Created by software engineer Michael Altfield, the tool, called BusKill, uses a simple USB key and a few lines of code to activate your laptop's lockdown process, or, in an emergency, a full disk wipe.

He outlines the DIY hack on his website.

"Let's consider a scenario: You're at a public location (let's say a cafe) while necessarily authenticated into some super important service (let's say online banking). But what if – after you've carefully authenticated – someone snatch-and-runs with your laptop?" wrote Atfield. "Maybe you can call your bank to freeze your accounts before they've done significant financial harm.

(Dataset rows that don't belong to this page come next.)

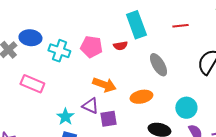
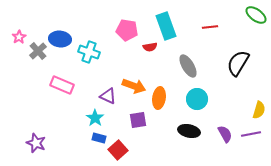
pink pentagon: (91, 47) -> (127, 30), moved
orange ellipse: (141, 97) -> (159, 98), moved, turned -70
purple triangle: (90, 106) -> (108, 96), moved
cyan circle: (186, 108) -> (197, 99), moved

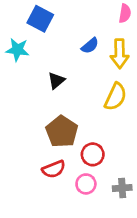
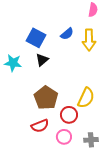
blue square: (40, 19) -> (36, 38), moved
cyan star: (17, 50) -> (13, 63), moved
yellow semicircle: (115, 97) -> (86, 98), moved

Maybe you can't."

Replace "bank" with "decentralized exchange" in this scenario and you get a general idea of this tool's value.

The system works by watching your USB ports for a certain brand of USB key. Atfield uses a magnetic breakaway cable that would disconnect if someone pulled the laptop away from him and then wrote some simple code that works on Linux or Mac OS to trigger an action when the USB key suddenly disappears. In other words, when the cable is yanked away, the computer will lock itself down.

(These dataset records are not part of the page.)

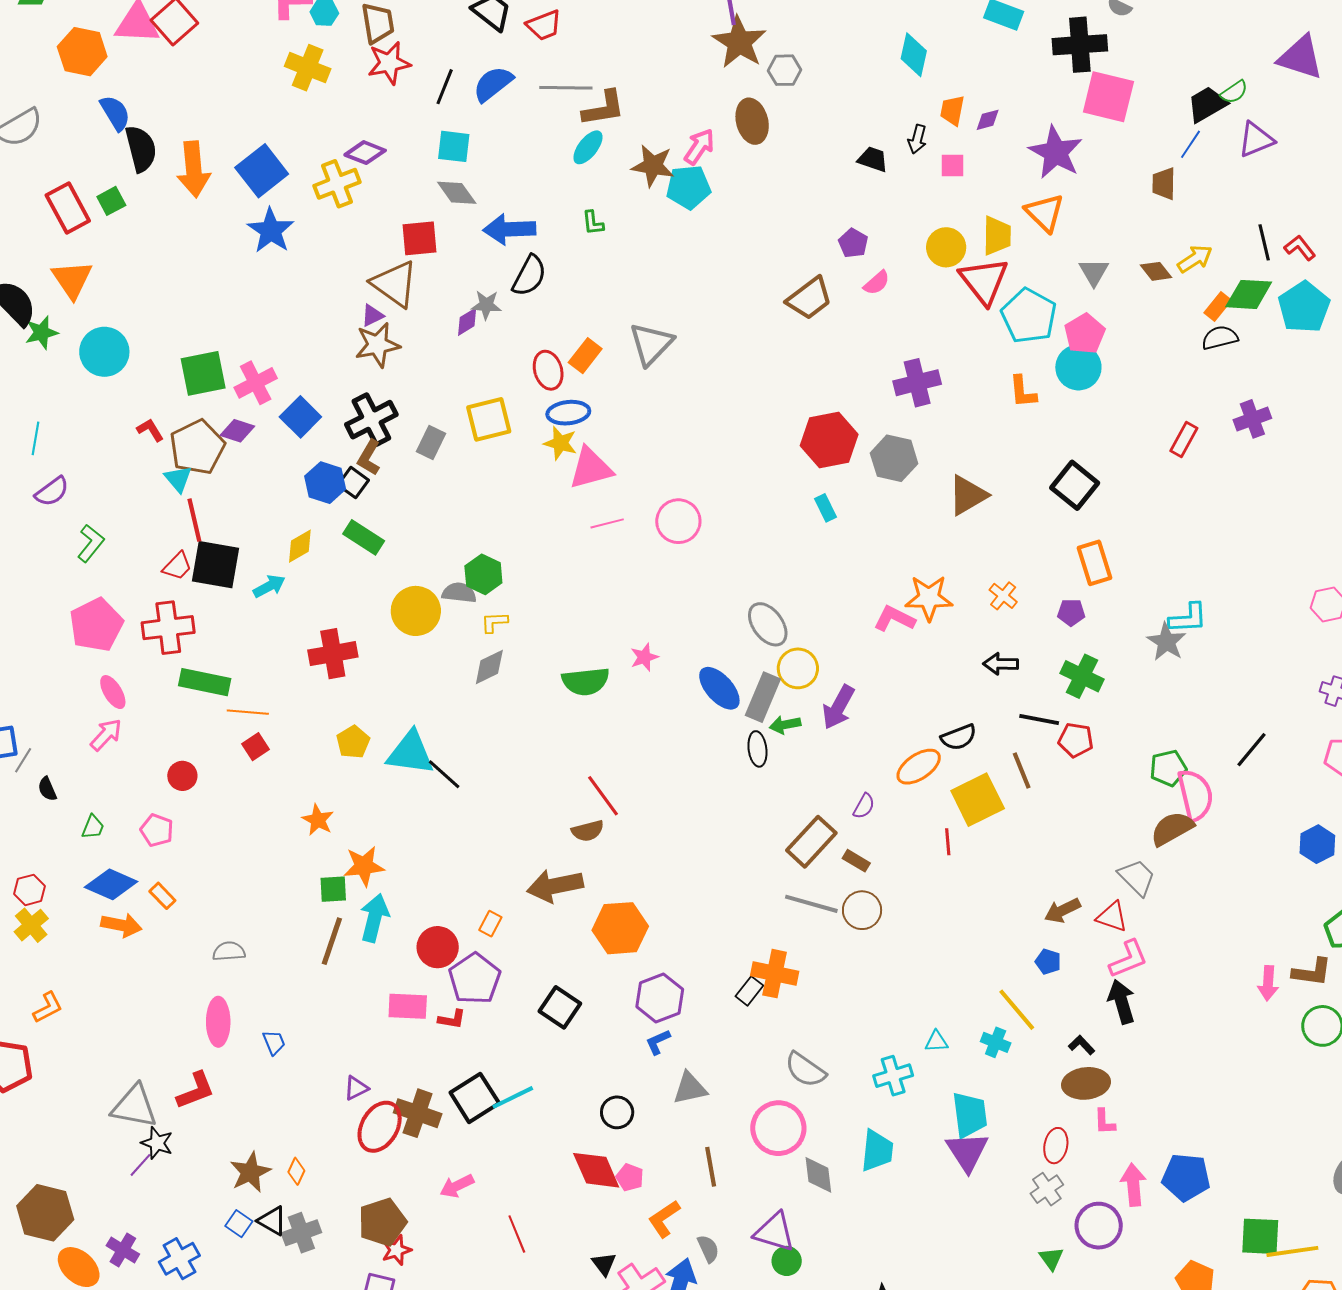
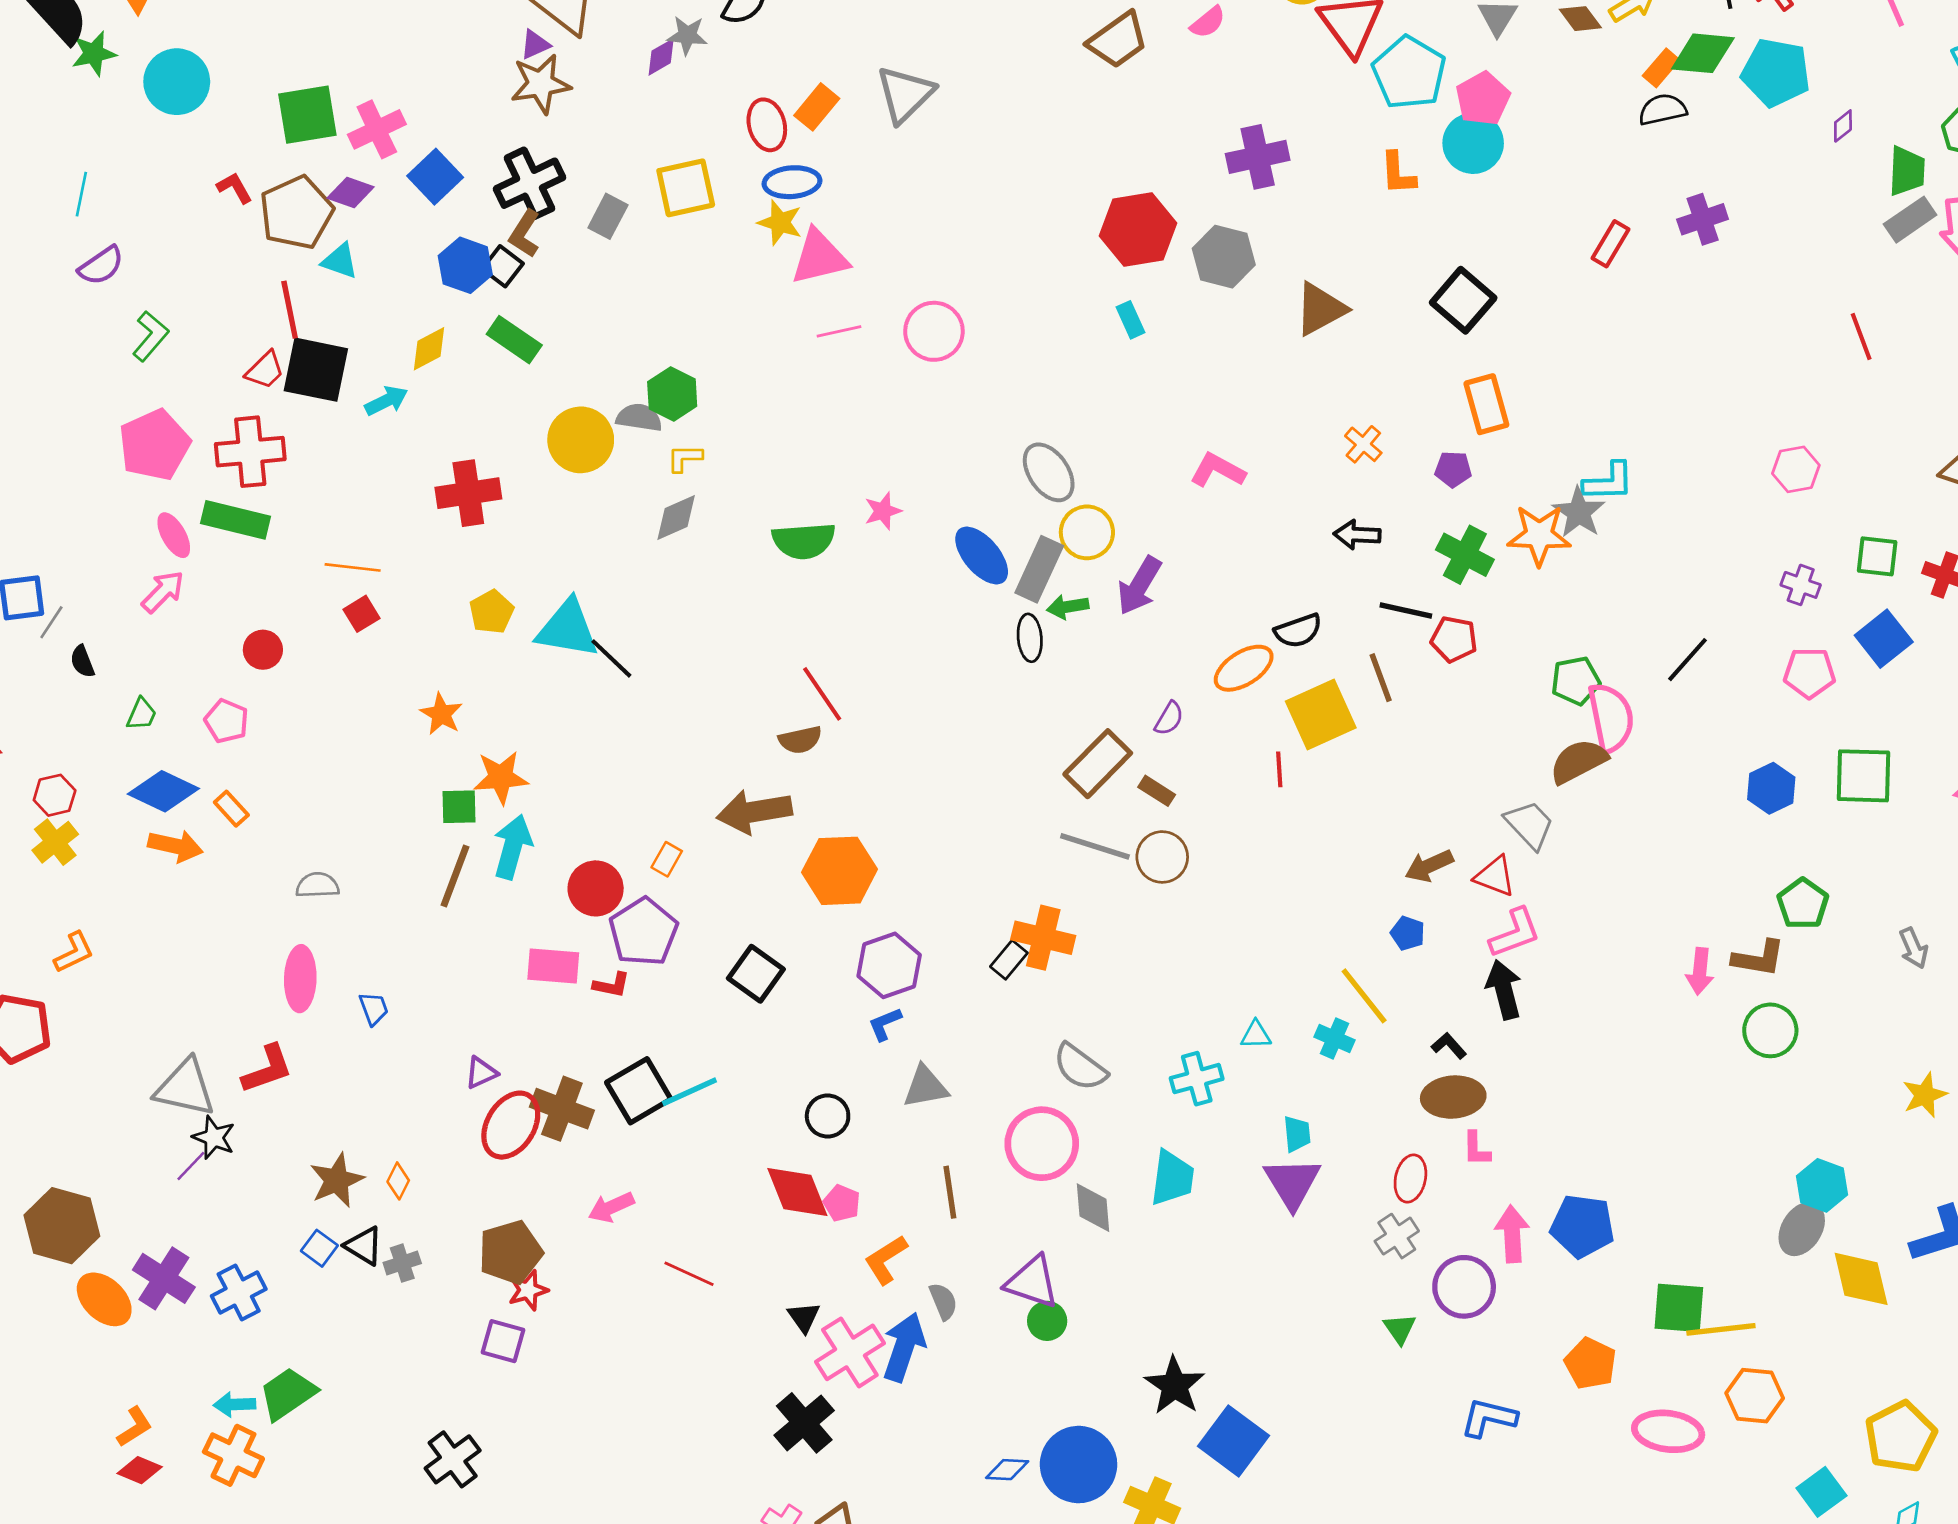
cyan pentagon: (1304, 307) -> (1776, 73), turned -30
cyan triangle: (178, 479) -> (340, 261), moved, turned -32
orange star: (929, 598) -> (1539, 535), moved
green rectangle: (205, 682) -> (235, 520), moved
cyan trapezoid: (970, 1115) -> (1297, 1134), size x0.6
gray cross: (301, 1233) -> (402, 1263), size x0.7
red line: (517, 1234) -> (689, 1274), turned -45
purple cross: (123, 1250) -> (164, 1278), size x1.4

A magnetic USB cable. (Image via Amazon)
A magnetic USB cable. (Image via Amazon)

There are a few situations on which this sort of opsec could come in handy: Remember, the Silk Road's Ross Ulbricht's laptop was yanked away from him as he was arrested, allowing agents access the device. Further, we can imagine far less controlled situations in which someone drags your laptop off a cafe table and runs off into a crowd.

Ultimately, a little opsec like this might suggest paranoia, but, as William S. Burroughs said, "Sometimes paranoia's just having all the facts."